British Columbia

'Everything seems to be politicized these days:' MEC boycott misguided, says firearms safety instructor

A B.C. firearms safety instructor believes Mountain Equipment Co-op will alienate many customers if it drops products linked to a major U.S. ammunition and gun manufacturer.

More than 40,000 people have signed petition calling on retailer to stop selling Vista-owned brands

A U.S. salesman clears the chamber of an AR-15 at the Ready Gunner gun store In Provo, Utah. The AR-15 is one of the guns that the Vista Outdoor company manufactures. (George Frey/Reuters)

A B.C. firearms safety instructor believes Mountain Equipment Co-op will alienate many customers if it drops products linked to a major U.S. ammunition and gun manufacturer.

More than 40,000 people have signed a petition calling on MEC to stop selling brands like Camelbak and Giro, which are owned by Vista Outdoor Inc. The company also makes guns, including semi-automatic rifles similar to the AR-15.

Eddie Banner, a firearms instructor based in Victoria, thinks dropping these brands would be a mistake.   

"No matter which direction they take, they will end up upsetting people but I'm glad so far they've taken the time to consider other angles. They haven't been too hasty," Banner told On The Coast host Gloria Macarenko.

In a statement issued Monday evening, the Vancouver-based outdoor apparel and goods chain said it spent the day listening to members through email, telephone and social media.

Polarizing the market

Banner said dropping these brands could alienate two large groups of shoppers.

On one hand, there are the hunting and shooting sports enthusiasts — a market whose size is underestimated, he said. There are also consumers who don't want MEC to become politicized, Banner added.

"The most popular response I'm getting is that everything seems to be politicized these days," he said.

Banner said he set up several polls on social media, and found "many businesses are taking political sides and a lot of people are finding this frustrating.

"Those customers can vote with their wallets essentially."

 'The pit bull of firearms'

He thinks that the debate comes down to a lack of understanding about firearms, and ones like the AR-15 in particular, which was used in the Parkland, Fla., school shooting.

"The AR-15 is quite a misunderstood rifle," he said. "It's almost like the pitbull of firearms in many ways. It gets lots of undeserved negative press much like pit bulls when it's not really the animal or firearm in question.

"It's how… the people responsible for them how they behave that's really key."

The highly emotional response from the public over the revelation that MEC products are linked to Vista is understandable, said Banner, but he disagrees with the boycott, describing it as extreme.

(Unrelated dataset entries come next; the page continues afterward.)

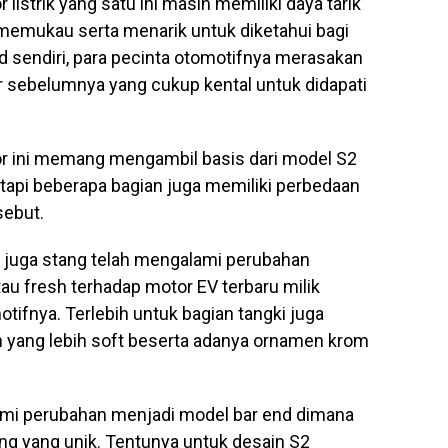
r listrik yang satu ini masih memiliki daya tarik
memukau serta menarik untuk diketahui bagi
d sendiri, para pecinta otomotifnya merasakan
r sebelumnya yang cukup kental untuk didapati
otor ini memang mengambil basis dari model S2
tapi beberapa bagian juga memiliki perbedaan
sebut.
 juga stang telah mengalami perubahan
u fresh terhadap motor EV terbaru milik
tifnya. Terlebih untuk bagian tangki juga
 yang lebih soft beserta adanya ornamen krom
alami perubahan menjadi model bar end dimana
ng yang unik. Tentunya untuk desain S2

He pointed to another outdoor gear brand, Black Diamond, which falls under the parent company, Clarus. That company makes bullets — including ammunition for semi-automatic rifles — under the brand Sierra.

Eddie Banner, firearms safety instructor based in Victoria, B.C., noted that brands like Black Diamond, Honeywell and General Electric are also being associated with weapons and ammunition production. (Facebook)

He noted Honeywell and General Electric are household names that manufacture missiles, "and yet people aren't calling to boycott those companies and those products."

"This call for a boycott because of political reasons is perhaps a little misguided."